> **Description of the task**: Where the line with "piattaforma tecnologica e da una" appears below, start writing out lines exactly, and finish with the line with "com o para-choques", which is included; write out nothing else.

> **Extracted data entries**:
BEGIN

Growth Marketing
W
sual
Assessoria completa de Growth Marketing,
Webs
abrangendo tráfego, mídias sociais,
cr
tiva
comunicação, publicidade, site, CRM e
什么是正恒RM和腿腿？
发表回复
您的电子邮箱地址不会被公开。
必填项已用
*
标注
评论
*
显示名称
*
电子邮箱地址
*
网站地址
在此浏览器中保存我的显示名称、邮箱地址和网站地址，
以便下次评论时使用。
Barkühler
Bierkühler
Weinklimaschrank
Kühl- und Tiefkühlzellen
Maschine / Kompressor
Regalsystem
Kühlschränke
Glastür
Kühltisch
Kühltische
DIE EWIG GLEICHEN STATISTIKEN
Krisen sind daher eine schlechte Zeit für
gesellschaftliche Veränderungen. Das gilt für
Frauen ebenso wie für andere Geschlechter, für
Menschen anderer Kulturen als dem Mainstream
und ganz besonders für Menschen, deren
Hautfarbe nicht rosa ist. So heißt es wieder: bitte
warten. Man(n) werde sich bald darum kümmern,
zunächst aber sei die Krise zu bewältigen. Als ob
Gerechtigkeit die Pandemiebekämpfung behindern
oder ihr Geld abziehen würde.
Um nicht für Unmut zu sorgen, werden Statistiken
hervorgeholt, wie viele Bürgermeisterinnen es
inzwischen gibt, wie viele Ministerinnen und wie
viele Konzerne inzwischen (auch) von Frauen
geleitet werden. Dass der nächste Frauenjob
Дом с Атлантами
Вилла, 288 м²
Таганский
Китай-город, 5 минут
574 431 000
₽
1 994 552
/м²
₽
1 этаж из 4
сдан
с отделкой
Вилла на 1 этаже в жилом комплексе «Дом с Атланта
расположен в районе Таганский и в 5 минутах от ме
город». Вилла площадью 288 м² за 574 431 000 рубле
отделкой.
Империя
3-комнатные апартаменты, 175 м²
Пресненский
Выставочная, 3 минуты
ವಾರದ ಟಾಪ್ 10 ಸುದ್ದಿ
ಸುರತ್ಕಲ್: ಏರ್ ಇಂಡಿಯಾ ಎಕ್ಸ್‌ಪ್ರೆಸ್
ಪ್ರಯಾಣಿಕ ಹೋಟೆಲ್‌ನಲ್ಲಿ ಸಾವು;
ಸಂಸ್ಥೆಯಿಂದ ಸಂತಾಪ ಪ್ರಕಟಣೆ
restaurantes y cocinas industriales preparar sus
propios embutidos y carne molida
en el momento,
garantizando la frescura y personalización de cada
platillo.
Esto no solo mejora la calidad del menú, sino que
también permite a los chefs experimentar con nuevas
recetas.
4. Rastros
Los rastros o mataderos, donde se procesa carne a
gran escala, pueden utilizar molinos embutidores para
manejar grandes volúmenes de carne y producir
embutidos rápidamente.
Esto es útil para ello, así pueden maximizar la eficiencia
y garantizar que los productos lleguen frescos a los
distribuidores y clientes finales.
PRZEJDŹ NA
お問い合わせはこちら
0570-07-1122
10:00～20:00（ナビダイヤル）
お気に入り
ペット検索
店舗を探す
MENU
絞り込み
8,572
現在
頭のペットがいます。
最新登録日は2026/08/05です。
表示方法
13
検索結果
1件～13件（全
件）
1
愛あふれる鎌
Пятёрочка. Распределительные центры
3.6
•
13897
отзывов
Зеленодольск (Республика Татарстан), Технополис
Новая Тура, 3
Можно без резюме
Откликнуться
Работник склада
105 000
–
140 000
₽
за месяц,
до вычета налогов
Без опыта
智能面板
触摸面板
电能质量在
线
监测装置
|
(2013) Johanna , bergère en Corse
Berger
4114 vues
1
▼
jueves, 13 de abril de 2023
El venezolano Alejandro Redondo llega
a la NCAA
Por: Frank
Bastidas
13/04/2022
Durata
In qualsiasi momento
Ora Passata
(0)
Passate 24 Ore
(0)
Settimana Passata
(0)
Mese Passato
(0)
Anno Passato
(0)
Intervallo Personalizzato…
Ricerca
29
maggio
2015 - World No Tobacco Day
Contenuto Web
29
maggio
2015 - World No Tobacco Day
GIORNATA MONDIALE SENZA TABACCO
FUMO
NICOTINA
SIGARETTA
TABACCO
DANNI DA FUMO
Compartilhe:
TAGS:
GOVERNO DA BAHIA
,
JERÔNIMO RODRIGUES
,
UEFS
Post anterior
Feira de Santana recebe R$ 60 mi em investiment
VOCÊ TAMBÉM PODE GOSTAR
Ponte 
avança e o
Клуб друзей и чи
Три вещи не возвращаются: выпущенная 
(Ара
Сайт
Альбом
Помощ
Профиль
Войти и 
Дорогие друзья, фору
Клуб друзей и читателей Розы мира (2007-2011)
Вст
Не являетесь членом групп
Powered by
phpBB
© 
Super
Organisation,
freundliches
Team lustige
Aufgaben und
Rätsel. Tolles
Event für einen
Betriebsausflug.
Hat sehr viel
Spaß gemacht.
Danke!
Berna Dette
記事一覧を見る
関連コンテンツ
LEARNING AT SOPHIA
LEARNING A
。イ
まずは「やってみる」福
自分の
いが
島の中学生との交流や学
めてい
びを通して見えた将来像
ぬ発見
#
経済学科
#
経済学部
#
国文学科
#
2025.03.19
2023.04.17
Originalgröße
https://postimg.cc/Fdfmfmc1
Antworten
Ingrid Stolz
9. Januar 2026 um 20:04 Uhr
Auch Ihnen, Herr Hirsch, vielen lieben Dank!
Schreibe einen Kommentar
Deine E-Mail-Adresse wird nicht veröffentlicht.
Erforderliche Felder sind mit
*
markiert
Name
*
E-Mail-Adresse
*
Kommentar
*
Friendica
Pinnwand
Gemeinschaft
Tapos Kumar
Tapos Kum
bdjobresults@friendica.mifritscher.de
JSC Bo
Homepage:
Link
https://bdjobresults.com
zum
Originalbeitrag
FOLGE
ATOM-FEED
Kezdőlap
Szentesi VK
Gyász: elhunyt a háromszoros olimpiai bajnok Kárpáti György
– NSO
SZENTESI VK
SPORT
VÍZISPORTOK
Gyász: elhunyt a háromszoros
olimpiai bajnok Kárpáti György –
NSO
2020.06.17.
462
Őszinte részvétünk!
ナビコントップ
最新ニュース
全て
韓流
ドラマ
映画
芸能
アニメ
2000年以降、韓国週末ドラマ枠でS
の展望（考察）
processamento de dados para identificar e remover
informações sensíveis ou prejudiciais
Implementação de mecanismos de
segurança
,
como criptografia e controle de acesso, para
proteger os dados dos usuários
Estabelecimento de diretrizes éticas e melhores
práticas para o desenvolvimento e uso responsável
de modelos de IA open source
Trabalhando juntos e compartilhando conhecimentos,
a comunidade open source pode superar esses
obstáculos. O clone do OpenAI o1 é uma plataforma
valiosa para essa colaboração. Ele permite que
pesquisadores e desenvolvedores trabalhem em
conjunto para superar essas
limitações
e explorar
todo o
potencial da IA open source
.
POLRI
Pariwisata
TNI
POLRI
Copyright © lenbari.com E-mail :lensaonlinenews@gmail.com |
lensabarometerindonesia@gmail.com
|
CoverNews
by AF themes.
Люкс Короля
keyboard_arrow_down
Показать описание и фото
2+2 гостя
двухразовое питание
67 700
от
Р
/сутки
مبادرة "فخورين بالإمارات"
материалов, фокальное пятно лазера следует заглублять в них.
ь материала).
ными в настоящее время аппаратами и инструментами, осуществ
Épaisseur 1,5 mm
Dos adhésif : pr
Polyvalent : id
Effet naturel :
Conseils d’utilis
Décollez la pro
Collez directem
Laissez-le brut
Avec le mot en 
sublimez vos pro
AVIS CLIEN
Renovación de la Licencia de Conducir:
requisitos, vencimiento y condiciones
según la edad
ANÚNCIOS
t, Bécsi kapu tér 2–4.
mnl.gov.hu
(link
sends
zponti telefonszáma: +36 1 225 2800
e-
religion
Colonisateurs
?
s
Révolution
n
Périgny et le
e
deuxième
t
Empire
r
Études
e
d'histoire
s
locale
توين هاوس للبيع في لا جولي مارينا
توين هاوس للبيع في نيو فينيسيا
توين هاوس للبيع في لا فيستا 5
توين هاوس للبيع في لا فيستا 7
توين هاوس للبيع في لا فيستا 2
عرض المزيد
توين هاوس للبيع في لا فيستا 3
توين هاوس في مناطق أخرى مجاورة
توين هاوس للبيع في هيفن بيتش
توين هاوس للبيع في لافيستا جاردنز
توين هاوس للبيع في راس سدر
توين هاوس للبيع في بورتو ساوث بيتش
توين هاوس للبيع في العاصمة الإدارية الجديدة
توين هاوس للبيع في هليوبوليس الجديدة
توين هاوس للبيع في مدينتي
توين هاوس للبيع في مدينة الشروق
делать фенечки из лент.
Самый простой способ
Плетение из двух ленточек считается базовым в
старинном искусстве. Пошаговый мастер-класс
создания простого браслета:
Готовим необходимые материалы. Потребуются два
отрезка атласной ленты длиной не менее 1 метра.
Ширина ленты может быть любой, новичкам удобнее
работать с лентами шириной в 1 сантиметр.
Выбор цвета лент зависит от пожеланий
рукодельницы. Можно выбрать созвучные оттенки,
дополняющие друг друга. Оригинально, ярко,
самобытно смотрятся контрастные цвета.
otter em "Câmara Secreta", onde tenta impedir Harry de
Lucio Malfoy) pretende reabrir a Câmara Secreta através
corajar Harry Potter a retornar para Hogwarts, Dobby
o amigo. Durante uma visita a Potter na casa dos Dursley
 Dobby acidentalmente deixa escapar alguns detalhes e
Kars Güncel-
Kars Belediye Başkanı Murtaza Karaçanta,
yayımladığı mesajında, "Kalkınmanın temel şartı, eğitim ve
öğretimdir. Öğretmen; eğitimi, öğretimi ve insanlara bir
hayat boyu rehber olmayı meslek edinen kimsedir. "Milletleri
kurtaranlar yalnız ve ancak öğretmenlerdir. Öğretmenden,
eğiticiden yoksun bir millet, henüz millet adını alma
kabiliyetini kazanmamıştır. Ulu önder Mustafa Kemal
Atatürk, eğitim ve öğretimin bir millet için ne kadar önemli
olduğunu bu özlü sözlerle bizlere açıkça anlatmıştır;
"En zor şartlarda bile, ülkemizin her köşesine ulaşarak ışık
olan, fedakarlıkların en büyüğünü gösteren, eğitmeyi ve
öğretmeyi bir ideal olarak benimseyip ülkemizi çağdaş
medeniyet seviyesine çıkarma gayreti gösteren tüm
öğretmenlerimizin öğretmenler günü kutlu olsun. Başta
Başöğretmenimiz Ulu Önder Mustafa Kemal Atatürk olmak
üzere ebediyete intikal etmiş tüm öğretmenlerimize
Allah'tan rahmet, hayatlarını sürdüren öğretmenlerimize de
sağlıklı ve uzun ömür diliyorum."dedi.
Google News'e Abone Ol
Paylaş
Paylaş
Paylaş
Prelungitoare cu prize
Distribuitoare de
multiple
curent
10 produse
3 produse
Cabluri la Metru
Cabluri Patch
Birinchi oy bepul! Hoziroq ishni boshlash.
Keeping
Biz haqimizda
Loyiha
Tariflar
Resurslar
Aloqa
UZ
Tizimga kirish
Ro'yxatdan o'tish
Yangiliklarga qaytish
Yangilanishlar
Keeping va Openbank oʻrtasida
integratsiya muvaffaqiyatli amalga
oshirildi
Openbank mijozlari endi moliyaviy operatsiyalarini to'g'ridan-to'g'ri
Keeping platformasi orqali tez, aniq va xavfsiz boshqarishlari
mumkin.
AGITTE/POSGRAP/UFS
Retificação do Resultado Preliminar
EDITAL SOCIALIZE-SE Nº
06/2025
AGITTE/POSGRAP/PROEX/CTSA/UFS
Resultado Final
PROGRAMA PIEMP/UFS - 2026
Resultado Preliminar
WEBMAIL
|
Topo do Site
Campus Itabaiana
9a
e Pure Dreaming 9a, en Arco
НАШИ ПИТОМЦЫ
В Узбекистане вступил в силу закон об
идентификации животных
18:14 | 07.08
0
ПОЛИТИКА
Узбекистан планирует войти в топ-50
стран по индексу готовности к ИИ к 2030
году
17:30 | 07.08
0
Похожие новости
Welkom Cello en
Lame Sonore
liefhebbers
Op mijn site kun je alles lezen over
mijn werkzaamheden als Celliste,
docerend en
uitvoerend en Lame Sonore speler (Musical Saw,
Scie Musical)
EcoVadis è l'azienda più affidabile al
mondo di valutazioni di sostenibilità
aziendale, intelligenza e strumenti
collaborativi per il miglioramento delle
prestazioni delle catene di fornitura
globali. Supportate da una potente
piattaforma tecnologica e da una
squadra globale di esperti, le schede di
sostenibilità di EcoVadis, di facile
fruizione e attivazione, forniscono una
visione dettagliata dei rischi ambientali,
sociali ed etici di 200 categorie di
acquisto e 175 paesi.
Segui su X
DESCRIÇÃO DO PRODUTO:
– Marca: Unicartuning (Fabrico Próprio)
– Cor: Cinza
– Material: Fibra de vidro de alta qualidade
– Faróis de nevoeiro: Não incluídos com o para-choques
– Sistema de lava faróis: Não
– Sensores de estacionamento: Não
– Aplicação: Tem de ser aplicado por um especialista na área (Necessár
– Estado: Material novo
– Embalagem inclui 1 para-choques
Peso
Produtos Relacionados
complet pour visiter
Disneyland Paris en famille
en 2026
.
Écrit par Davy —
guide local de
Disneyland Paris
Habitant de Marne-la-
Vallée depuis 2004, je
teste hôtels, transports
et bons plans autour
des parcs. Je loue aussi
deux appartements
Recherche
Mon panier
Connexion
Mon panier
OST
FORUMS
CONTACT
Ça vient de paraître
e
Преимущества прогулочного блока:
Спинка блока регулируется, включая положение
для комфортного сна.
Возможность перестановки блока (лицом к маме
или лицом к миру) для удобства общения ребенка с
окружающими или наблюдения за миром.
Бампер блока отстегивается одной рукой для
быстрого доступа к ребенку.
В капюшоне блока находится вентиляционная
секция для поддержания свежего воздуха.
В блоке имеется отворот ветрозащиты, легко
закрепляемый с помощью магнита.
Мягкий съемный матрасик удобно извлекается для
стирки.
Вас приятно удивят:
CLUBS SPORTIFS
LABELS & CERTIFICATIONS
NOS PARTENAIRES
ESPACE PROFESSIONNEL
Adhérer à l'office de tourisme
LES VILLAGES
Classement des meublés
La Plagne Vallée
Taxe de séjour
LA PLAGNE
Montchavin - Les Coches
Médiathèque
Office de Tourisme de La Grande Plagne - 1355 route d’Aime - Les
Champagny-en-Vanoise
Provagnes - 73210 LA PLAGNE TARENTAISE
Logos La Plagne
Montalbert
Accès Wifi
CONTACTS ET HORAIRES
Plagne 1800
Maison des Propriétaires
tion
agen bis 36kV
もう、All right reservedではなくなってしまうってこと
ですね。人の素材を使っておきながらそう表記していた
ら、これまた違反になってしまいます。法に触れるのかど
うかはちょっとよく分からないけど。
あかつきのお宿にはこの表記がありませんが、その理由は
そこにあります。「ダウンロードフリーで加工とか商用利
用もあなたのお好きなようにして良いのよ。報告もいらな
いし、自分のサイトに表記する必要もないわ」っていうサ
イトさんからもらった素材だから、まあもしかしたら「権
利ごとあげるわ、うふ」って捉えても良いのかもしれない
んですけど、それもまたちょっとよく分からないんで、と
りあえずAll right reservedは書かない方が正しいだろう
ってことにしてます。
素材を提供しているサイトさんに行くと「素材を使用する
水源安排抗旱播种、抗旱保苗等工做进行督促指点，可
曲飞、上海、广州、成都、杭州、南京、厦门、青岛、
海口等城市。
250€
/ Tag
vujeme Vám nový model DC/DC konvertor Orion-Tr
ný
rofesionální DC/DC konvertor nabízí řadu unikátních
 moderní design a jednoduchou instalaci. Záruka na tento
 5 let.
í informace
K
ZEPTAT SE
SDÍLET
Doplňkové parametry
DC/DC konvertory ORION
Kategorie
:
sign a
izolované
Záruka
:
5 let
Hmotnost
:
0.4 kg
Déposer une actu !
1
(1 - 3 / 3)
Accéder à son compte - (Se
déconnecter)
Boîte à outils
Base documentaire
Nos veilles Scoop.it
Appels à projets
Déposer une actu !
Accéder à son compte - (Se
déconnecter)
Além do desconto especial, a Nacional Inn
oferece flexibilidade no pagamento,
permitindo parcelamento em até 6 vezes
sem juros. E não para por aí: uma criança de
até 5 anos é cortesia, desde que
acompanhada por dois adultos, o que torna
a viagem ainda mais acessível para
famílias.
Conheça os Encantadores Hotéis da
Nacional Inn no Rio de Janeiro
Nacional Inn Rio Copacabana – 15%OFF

END

> **Written response**:
piattaforma tecnologica e da una
squadra globale di esperti, le schede di
sostenibilità di EcoVadis, di facile
fruizione e attivazione, forniscono una
visione dettagliata dei rischi ambientali,
sociali ed etici di 200 categorie di
acquisto e 175 paesi.
Segui su X
DESCRIÇÃO DO PRODUTO:
– Marca: Unicartuning (Fabrico Próprio)
– Cor: Cinza
– Material: Fibra de vidro de alta qualidade
– Faróis de nevoeiro: Não incluídos com o para-choques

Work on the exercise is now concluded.